Voy a contar la história de mis "chiquis" pues ellas són parte esencial de mi vida: me acompañan y aguantan sin reproches y sin pedir nada a cambio.
Petita: Hace ya cuatro años, una mañana me desperté como tantas otras, almorzé y fui a buscar a mi compañera Sandra para ir a trabajar. Llegando ya a la oficina, de lejos venía un ser pequeñito y de color negro que parecía ser un perro, corrió hasta un chico que iba delante nuestro y con mucha alegría saltaba sobre sus piernas buscando una mano amiga que le hiciese caso... Era muy gracioso pues saltaba de lado a lado con una vitalidad inusual. Pues bien, este chico no le hizo ni caso y su siguiente "víctima" fuimos nosotras... Que horror de animal cuando se acercó!!! Pobrecita!! Era un cachorrito muy delgado, le faltaba pelo... tenia un aspecto muy malo que compensaba con su vitalidad. A pesar de eso me dio tanta penita que no pude evitar cogerla en brazos. En esos tiempos yo ya tenia otro perro y no podía hacerme cargo de ella así que decidimos ir a un veterinario cercano para que llamase a la protectora, este no podía pues tenía una urgéncia y nos dió el teléfono para que nosotras mismas les avisásemos. Era tardísimo!!! Teníamos que entrar ya a trabajar!!! Pero en ese momento recordé que Sílvia, una amiga, trabajaba en una tienda de animales cercana también y allí que me fuí para que, por lo menos, la guardase hasta que llegasen los de la protectora y así lo hizo. Una vez en la oficina no tuvimos valor de llamar a la perrera y pensamos en gente que la quisiera... Nadie se nos ocurría y la perrita no podía estar en la tienda en ese estado así que llamé a un amigo y la pasó a recoger dejándola en casa dentro de un transportín. Y como podéis imaginar YA NO SE FUÉ. Esa misma tarde fuimos al veterinario y me confirmó su estado: tenía sarna, un párpado girado que le perjudicaría la visión, estava deshidratada... etc etc Pero ... Se curó en menos que canta un gallo!! Su vitalidad y ganas de vivir hicieron de ella la preciosidad que ahora me acompaña.

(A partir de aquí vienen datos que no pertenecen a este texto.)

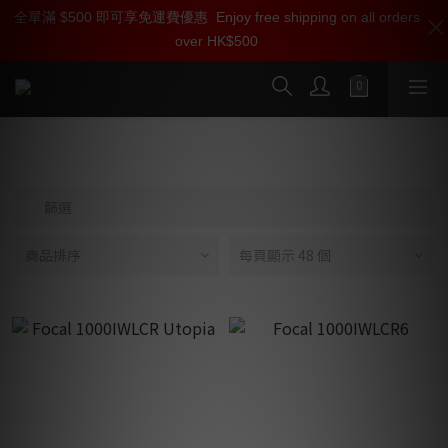
全單滿 $500 即可享免運費優惠
加入雅詠尊尚會員，即享【$1000迎新購物金】【點數回贈 1點數
Enjoy free shipping on all orders
over HK$500
=1HKD】 獨家會員價
按我入會
1000 SERIES
篩選
商品排序
每頁顯示 48 個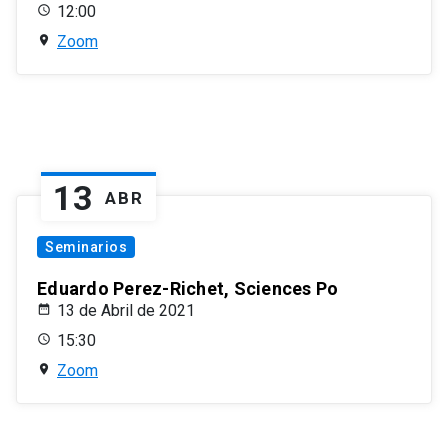
12:00
Zoom
13
ABR
Seminarios
Eduardo Perez-Richet, Sciences Po
13 de Abril de 2021
15:30
Zoom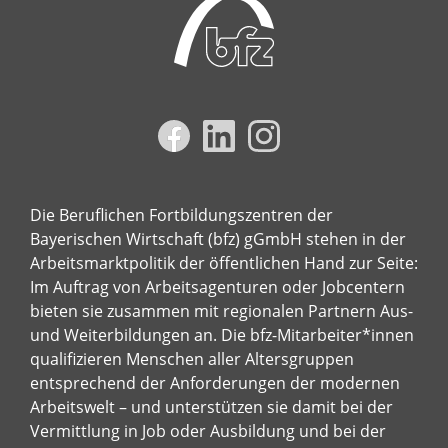
Die Beruflichen Fortbildungszentren der
Bayerischen Wirtschaft (bfz) gGmbH stehen in der
Arbeitsmarktpolitik der öffentlichen Hand zur Seite:
Im Auftrag von Arbeitsagenturen oder Jobcentern
bieten sie zusammen mit regionalen Partnern Aus-
und Weiterbildungen an. Die bfz-Mitarbeiter*innen
qualifizieren Menschen aller Altersgruppen
entsprechend der Anforderungen der modernen
Arbeitswelt – und unterstützen sie damit bei der
Vermittlung in Job oder Ausbildung und bei der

Cloe: Peti tenia ya tres años y medio y su anterior compañero de juegos ya no estava con nosotros. Siendo sincera tener dos perros era un poco lioso y más teniendo en cuenta las dimensiones de Neo (un schnauzer gigante) y por no hablar de su loco carácter, por lo que con Peti sola en casa todo era más sencillo y agradable. Pero mi ex pareja dijo un día de tener de nuevo otro perro y yo no se lo negué, la única condición era que fuese un perro adoptado. Estuvimos mirando mucho y descubrimos Sos Galgos... Que bonita y dañada a su vez esta raza!! Me enamoré enseguida de ellos y decidimos dar los pasos necesários para adoptar. No fué fácil, hubo ciertas complicaciones en la adopción pues la asociación estaba un poco caótica por aquel entonces y además yo no tenia muy claro lo de tener otro perro de nuevo así que me eché para atrás y no queria hacerlo, pero... llegó Mª Mercè (una voluntària de Sos Galgos) y grácias a ella vi por primera vez a Iris (como se llamava antes mi galga). La adopción siguió su curso no sin más complicaciones pues Cloe se rompió la cola y la tuvieron que operar. Tras muchas llamadas por fín llegó el día en que nos la trajeron. Era una cosita muy muy delgada con la cola herida y una sesión en la pata delantera pero con mucho amor que dar. Tras muchas curas su cola mejoró y su peso también, cambió por completo de aspecto pero no de interior pues és la cosa más cariñosa del mundo.
Esta és la história de mis compañeras, ahora las tres vagamos por el mundo unidas para siempre.